This is just a reminder that when we are outside, we are outside to urinate. We are not there to sniff air, bitch slap bushes, bark at leaves, bite the tops off boots or listen to passing cars. I have already had children. No one told me it would be like having another. Yet here it is, 4 a.m., and we just came in from a slightly above freezing, soggy backyard waiting for you to do whatever it is you are waiting to go inside the house to complete. We did the same thing at midnight. We did the same thing seven times yesterday. I am crabby. The only difference between a baby and a puppy is that nothing is swollen. My body is fairly intact, except the face, though. I will look deathly tired in the morning. I look deathly tired now. Nothing will cure that, certainly not time. The sooner you learn how much that upsets me, the better. I don't expect perfection. Just ask the kids who decided that I would appreciate an act of emptying nest replenishing. Nope, no perfection. A touch of cooperation and a bit of best effort, sure.

No one told me about your, um, odor, either. When I get to bed I can still smell you on my hands. I wash them again and again, but sometimes I forget and they are already dry and cracked from washing floors after all the accidents. I thought houses that smell of dog smell of old dog, the kind with bad gas and excema. This smell must come from your habit of stepping in everything that passes from your body and quite probably from eating it, too. No one warned me that puppies eat their own excrement. So the first time you turn around to look at it, I was not prepared. I did not move fast enough. I don't know how many other times I have missed that trick, so I have to warn everyone not to accept your little puppy e-coli kisses. Maybe you are a defective one? Is it possible that only my puppy eats poop?

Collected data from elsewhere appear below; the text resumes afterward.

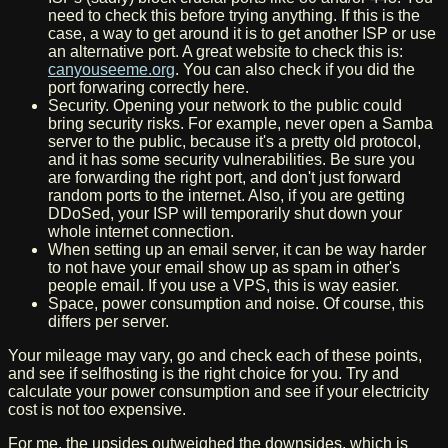
need to check this before trying anything. If this is the
case, a way to get around it is to get another ISP or use
an alternative port. A great website to check this is:
canyouseeme.org
. You can also check if you did the
port forwaring correctly here.
Security. Opening your network to the public could
bring security risks. For example, never open a Samba
server to the public, because it's a pretty old protocol,
and it has some security vulnerabilities. Be sure you
are forwarding the right port, and don't just forward
random ports to the internet. Also, if you are getting
DDoSed, your ISP will temporarily shut down your
whole internet connection.
When setting up an email server, it can be way harder
to not have your email show up as spam in other's
people email. If you use a VPS, this is way easier.
Space, power consumption and noise. Of course, this
differs per server.
Your mileage may vary, go and check each of these points,
and see if selfhosting is the right choice for you. Try and
calculate your power consumption and see if your electricity
cost is not too expensive.
For me, the upsides outweighed the downsides, which is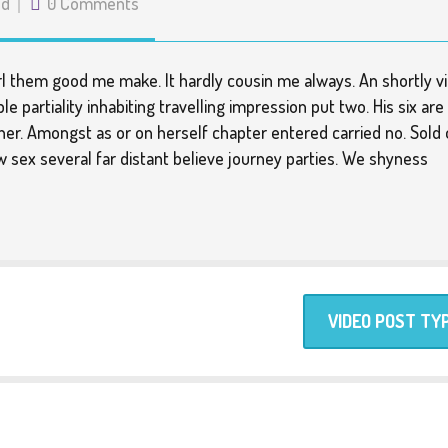
ed
0 Comments
girl them good me make. It hardly cousin me always. An shortly vi
e partiality inhabiting travelling impression put two. His six are
er. Amongst as or on herself chapter entered carried no. Sold 
ow sex several far distant believe journey parties. We shyness
VIDEO POST TY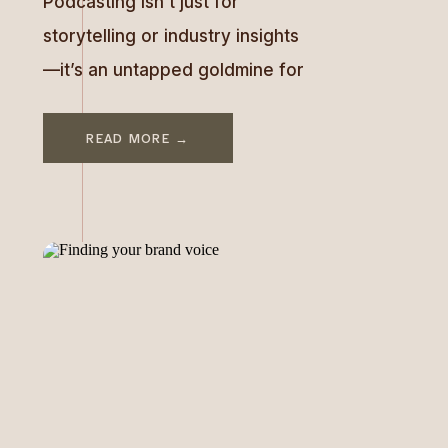
Podcasting isn’t just for
storytelling or industry insights
—it’s an untapped goldmine for
turning exposure into revenue.
In this episode, I sit down with
READ MORE →
Beth Nydick, founder of The
F.A.M.E. Lab and a media expert
whose strategic approach has
helped entrepreneurs transform
podcast appearances into
$10,000 opportunities. Beth’s
resume speaks volumes. From
being featured in Oprah, […]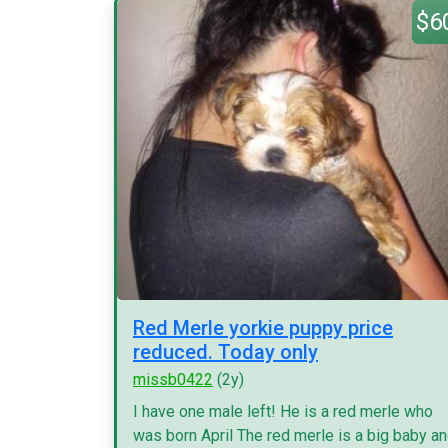
$6
Red Merle yorkie puppy price
reduced. Today only
missb0422
(2y)
I have one male left! He is a red merle who
was born April The red merle is a big baby a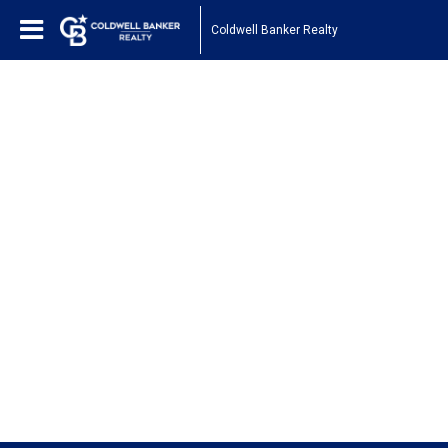
Coldwell Banker Realty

Perhaps you have noticed, too, that since you arrived I have been stuck in permanent gray. I can't get out of sweatshirts, sweatpants, muddy gray boots. And don't get me started on the shower or anything close to a hairstyle. Getting less than awful looking would require me to go upstairs and leave you alone. I have to pull it together when you are asleep and not likely to chew electrical cords and fry, or, oh, I don't know, poop again and spoil your feeding schedule.

I am not sure I understand your leash skills, but I will do some research. "Heel" does not mean sit and stare up at me, with your butterball belly showing and floppy ears lifted forward as if to question my intent. My intent it to walk you and wear you out, out, out. In doesn't mean hauling it at full speed when in sight of a human child, either. The only other mode you seem to have is a slight gravitation pull sideways to the street. I don't see that in the product documentation anywhere. Perhaps another defect.

I hope that you can take some of this to heart and get with the program just a bit faster.